Command for flavor, overwrites binary-output2.bin in the current directory:

curl \
    --output 'binary-output2.bin' \
    --no-buffer \
    -XGET \
    --limit-rate=1000K
    --unix-socket "/run/user/${uid}/podman/podman.sock" \
    "http://localhost/v5.0.0/libpod/containers/${container}/logs?follow=True&stderr=True&stdout=True"
github-actions[bot] commented 7 months ago

A friendly reminder that this issue had no activity for 30 days.

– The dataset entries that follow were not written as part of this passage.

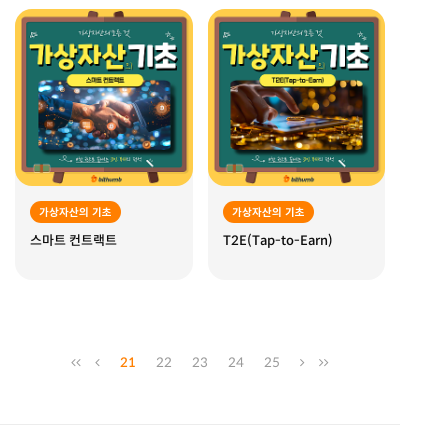
가상자산의 기초
가상자산의 기초
스마트 컨트랙트
T2E(Tap-to-Earn)
21
22
23
24
25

pspacek commented 5 months ago

I confirm this observation. Observed on podman 5.1.1 running on Arch Linux x86_64.

Luap99 commented 4 months ago

@UniversalSuperBox Thanks for the script, I managed to hit it after 1000 iterations.

Looking at our code I cannot see anything in particular wrong but we use github.com/nxadm/tail for the tailing functionality and there is https://github.com/nxadm/tail/issues/67 reported so I assume this is a bug over there.

Luap99 commented 4 months ago

Actually running more tests it seem to be releated to https://github.com/nxadm/tail/issues/37 I think

Luap99 commented 4 months ago

To a lot longer than it should have been but https://github.com/nxadm/tail/pull/71 should fix the issue. Locally I am at 40000 iterations now without seeing the bug. Without the patch I was hitting it after 100-1000 iterations

rhatdan commented 4 months ago

Hopefully nxadm/tail is still active, last commit was 8 months ago.

pspacek commented 2 months ago

Is it time yet to fork nxadm/tail? Unreliable tail breaks automation scripts left and right.